_Data extract_.
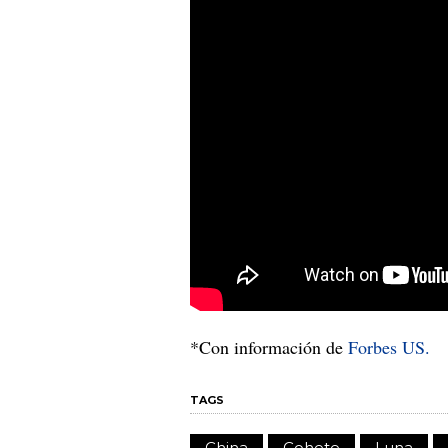
*Con información de
Forbes US.
TAGS
China
Cohete
Luna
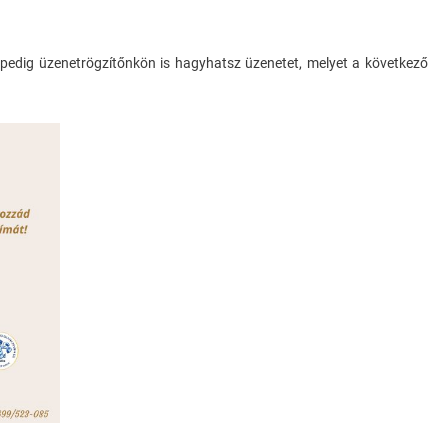
l pedig üzenetrögzítőnkön is hagyhatsz üzenetet, melyet a következő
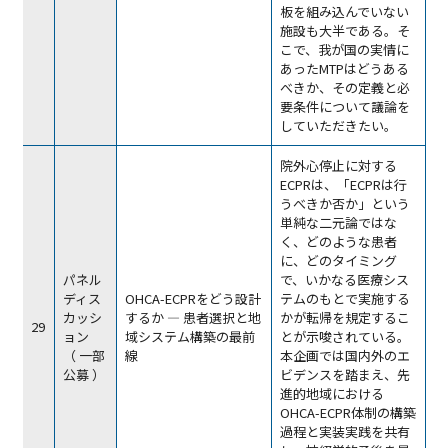
板を組み込んでいない
施設も大半である。そ
こで、我が国の実情に
あったMTPはどうある
べきか、その定義と必
要条件について議論を
していただきたい。
院外心停止に対する
ECPRは、「ECPRは行
うべきか否か」という
単純な二元論ではな
く、どのような患者
に、どのタイミング
パネル
で、いかなる医療シス
ディス
OHCA-ECPRをどう設計
テムのもとで実施する
カッシ
するか ― 患者選択と地
かが転帰を規定するこ
29
ョン
域システム構築の最前
とが示唆されている。
（ 一部
線
本企画では国内外のエ
公募 ）
ビデンスを踏まえ、先
進的地域における
OHCA-ECPR体制の構築
過程と実装実践を共有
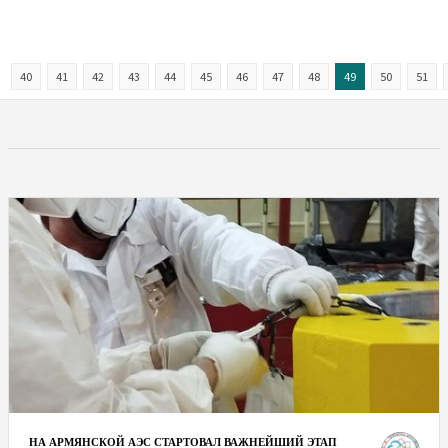
40
41
42
43
44
45
46
47
48
49
50
51
НА АРМЯНСКОЙ АЭС СТАРТОВАЛ ВАЖНЕЙШИЙ ЭТАП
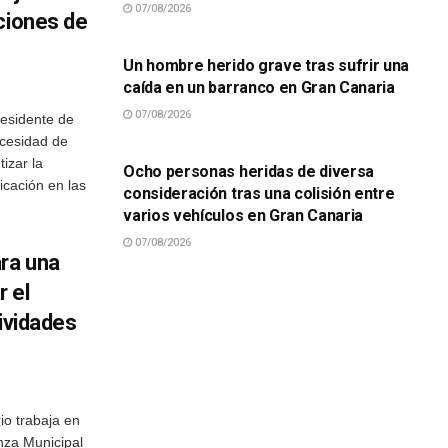
07/08/2026
ciones de
SUCESOS
Un hombre herido grave tras sufrir una
caída en un barranco en Gran Canaria
07/08/2026
esidente de
SUCESOS
ecesidad de
tizar la
Ocho personas heridas de diversa
icación en las
consideración tras una colisión entre
varios vehículos en Gran Canaria
07/08/2026
ara una
 el
tividades
io trabaja en
nza Municipal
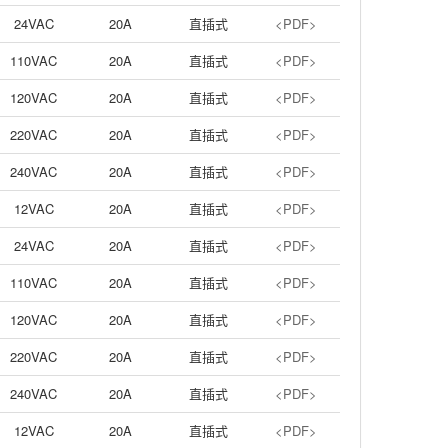
24VAC
20A
直插式
<PDF>
110VAC
20A
直插式
<PDF>
120VAC
20A
直插式
<PDF>
220VAC
20A
直插式
<PDF>
240VAC
20A
直插式
<PDF>
12VAC
20A
直插式
<PDF>
24VAC
20A
直插式
<PDF>
110VAC
20A
直插式
<PDF>
120VAC
20A
直插式
<PDF>
220VAC
20A
直插式
<PDF>
240VAC
20A
直插式
<PDF>
12VAC
20A
直插式
<PDF>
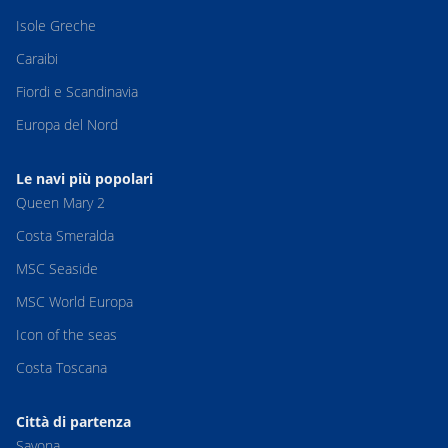
Isole Greche
Caraibi
Fiordi e Scandinavia
Europa del Nord
Le navi più popolari
Queen Mary 2
Costa Smeralda
MSC Seaside
MSC World Europa
Icon of the seas
Costa Toscana
Città di partenza
Savona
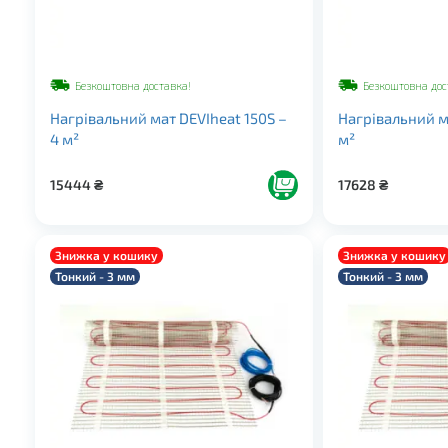
Безкоштовна доставка!
Безкоштовна дос
Нагрівальний мат DEVIheat 150S –
Нагрівальний ма
4 м²
м²
15444
₴
17628
₴
Знижка у кошику
Знижка у кошику
Тонкий - 3 мм
Тонкий - 3 мм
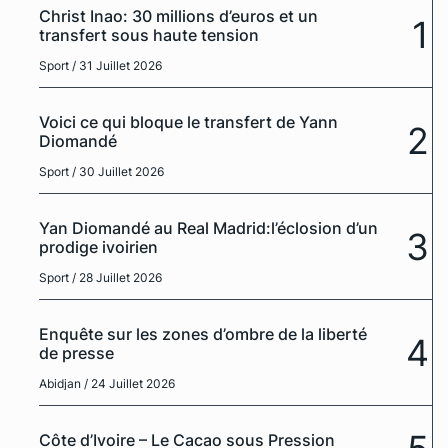
Christ Inao: 30 millions d’euros et un
1
transfert sous haute tension
Sport
/ 31 Juillet 2026
Voici ce qui bloque le transfert de Yann
2
Diomandé
Sport
/ 30 Juillet 2026
Yan Diomandé au Real Madrid:l’éclosion d’un
3
prodige ivoirien
Sport
/ 28 Juillet 2026
Enquête sur les zones d’ombre de la liberté
4
de presse
Abidjan
/ 24 Juillet 2026
Côte d’Ivoire – Le Cacao sous Pression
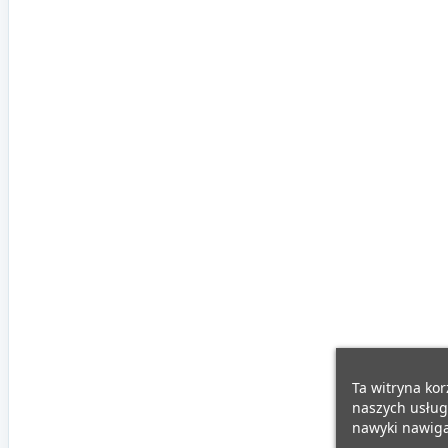
Ta witryna kor
naszych usług
nawyki nawigac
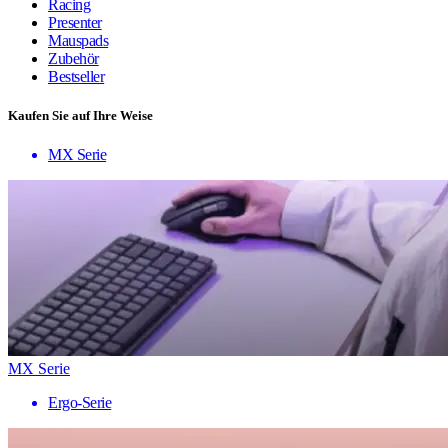
Racing
Presenter
Mauspads
Zubehör
Bestseller
Kaufen Sie auf Ihre Weise
MX Serie
MX Serie
Ergo-Serie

_Description of the task_.
Look through the entries above. Copy each line in which the string "Diomandé" occurs.

_Written reply_.
Diomandé
Yan Diomandé au Real Madrid:l’éclosion d’un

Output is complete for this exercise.